I used XGBoost, which is the leading library for gradient boosting in Python. It works very similar to scikit-learn where you fit the model and run predictions

In [39]:
from xgboost import XGBRegressor
xgbmodel = XGBRegressor()
xgbmodel.fit(train, saleprices)
Out[39]:
XGBRegressor(base_score=0.5, booster='gbtree', colsample_bylevel=1,
       colsample_bytree=1, gamma=0, learning_rate=0.1, max_delta_step=0,
       max_depth=3, min_child_weight=1, missing=None, n_estimators=100,
       n_jobs=1, nthread=None, objective='reg:linear', random_state=0,
       reg_alpha=0, reg_lambda=1, scale_pos_weight=1, seed=None,
       silent=True, subsample=1)

Predictions

In [40]:
y_pred = xgbmodel.predict(test)
y_pred
y_pred_exp = np.expm1(y_pred)
y_pred_exp
Out[40]:
array([128428.94, 166563.05, 182806.5 , ..., 165588.83, 115200.83,
       234027.3 ], dtype=float32)

Part 6: Submission


In [41]:
test = pd.read_csv('test.csv')
submission = pd.DataFrame({
    'Id' : test['Id'],
    'SalePrice': y_pred_exp
})
submission.to_csv('submission.csv',index=False)
In [42]:
submission.head()
Out[42]:
Id SalePrice
0 1461 128428.937500
1 1462 166563.046875
2 1463 182806.500000
3 1464 186999.828125
4 1465 184022.531250
In [43]:
example = pd.read_csv('sample_submission.csv')
example.head()
Out[43]:
Id SalePrice
0 1461 169277.052498
1 1462 187758.393989
2 1463 183583.683570
3 1464 179317.477511
4 1465 150730.079977

Results

housing_submission

Conclusion


The first time working through this journal, I did my cleaning separately on my train and test sets, but this didn't work because I got a different number of dummy variables for each due to different columns having missing values.

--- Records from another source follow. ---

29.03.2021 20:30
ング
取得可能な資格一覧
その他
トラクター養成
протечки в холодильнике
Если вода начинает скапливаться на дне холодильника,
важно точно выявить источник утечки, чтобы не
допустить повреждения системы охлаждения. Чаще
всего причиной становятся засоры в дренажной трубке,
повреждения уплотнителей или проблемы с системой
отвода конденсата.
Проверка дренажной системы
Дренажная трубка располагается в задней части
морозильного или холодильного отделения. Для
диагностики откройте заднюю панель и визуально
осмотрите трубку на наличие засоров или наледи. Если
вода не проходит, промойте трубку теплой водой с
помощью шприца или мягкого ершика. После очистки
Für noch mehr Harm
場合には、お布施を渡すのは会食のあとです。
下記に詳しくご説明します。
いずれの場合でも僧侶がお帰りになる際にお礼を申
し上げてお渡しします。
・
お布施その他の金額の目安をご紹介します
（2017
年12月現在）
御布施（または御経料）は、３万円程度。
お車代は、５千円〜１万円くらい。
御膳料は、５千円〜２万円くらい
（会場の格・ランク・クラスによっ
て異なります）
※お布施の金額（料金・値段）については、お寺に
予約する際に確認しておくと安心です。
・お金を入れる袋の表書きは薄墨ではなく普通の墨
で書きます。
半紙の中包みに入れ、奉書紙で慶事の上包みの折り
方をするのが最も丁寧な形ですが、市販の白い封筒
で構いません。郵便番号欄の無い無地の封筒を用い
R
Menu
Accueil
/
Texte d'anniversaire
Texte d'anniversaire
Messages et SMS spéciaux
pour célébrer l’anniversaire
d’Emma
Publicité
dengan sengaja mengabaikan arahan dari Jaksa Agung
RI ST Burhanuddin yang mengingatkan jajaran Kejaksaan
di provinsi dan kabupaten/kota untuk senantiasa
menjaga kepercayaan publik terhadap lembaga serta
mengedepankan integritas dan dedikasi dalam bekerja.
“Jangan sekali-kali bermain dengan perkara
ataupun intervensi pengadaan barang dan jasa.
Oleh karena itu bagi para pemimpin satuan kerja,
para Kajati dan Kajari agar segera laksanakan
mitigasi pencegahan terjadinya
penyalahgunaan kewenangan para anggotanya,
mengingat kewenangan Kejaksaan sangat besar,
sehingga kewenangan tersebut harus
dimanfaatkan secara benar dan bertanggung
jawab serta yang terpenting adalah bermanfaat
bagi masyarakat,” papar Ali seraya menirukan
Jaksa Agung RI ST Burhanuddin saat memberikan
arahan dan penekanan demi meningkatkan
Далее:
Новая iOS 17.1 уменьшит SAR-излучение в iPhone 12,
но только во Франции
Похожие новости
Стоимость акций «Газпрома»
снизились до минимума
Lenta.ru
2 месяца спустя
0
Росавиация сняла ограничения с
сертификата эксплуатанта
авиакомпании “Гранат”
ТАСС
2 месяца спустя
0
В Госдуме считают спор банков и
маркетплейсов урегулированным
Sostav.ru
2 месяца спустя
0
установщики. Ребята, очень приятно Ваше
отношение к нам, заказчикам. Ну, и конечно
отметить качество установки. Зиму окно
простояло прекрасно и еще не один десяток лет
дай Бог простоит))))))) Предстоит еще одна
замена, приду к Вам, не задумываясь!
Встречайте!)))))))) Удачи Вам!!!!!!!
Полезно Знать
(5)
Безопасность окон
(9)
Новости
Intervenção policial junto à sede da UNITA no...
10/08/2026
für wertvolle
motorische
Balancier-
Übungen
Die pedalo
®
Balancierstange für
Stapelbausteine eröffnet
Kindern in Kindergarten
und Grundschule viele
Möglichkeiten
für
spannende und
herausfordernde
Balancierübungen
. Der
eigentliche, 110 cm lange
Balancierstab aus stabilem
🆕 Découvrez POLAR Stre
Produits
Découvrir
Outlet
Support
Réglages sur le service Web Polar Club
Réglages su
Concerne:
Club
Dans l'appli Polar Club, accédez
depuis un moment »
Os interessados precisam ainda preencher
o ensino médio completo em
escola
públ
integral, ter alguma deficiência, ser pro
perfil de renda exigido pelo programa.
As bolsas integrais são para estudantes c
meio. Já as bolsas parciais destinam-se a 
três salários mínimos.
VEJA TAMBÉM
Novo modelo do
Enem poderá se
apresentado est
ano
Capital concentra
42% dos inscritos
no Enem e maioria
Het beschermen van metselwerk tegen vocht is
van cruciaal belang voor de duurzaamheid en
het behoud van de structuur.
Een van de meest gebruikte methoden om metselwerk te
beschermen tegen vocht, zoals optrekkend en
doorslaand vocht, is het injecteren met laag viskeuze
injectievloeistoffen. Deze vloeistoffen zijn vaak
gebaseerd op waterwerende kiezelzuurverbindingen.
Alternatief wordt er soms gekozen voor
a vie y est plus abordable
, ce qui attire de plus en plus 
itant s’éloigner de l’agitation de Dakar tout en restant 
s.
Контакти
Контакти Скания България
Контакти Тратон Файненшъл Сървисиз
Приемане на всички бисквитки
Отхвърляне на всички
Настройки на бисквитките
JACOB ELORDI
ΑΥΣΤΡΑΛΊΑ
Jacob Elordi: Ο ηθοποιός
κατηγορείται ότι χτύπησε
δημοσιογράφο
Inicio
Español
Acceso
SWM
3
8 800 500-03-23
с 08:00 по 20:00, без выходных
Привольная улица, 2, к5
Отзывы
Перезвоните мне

I also could have done more with feature engineering and created more features. Lastly, I also used XGBoost for my model, but there are thousands of different types of models, as well as ensembling methods.

Well, there we go. I went from zero to a final submission on Kaggle. I hope you enjoyed my thought process, and I'm always welcome to any comments, questions, and suggestions.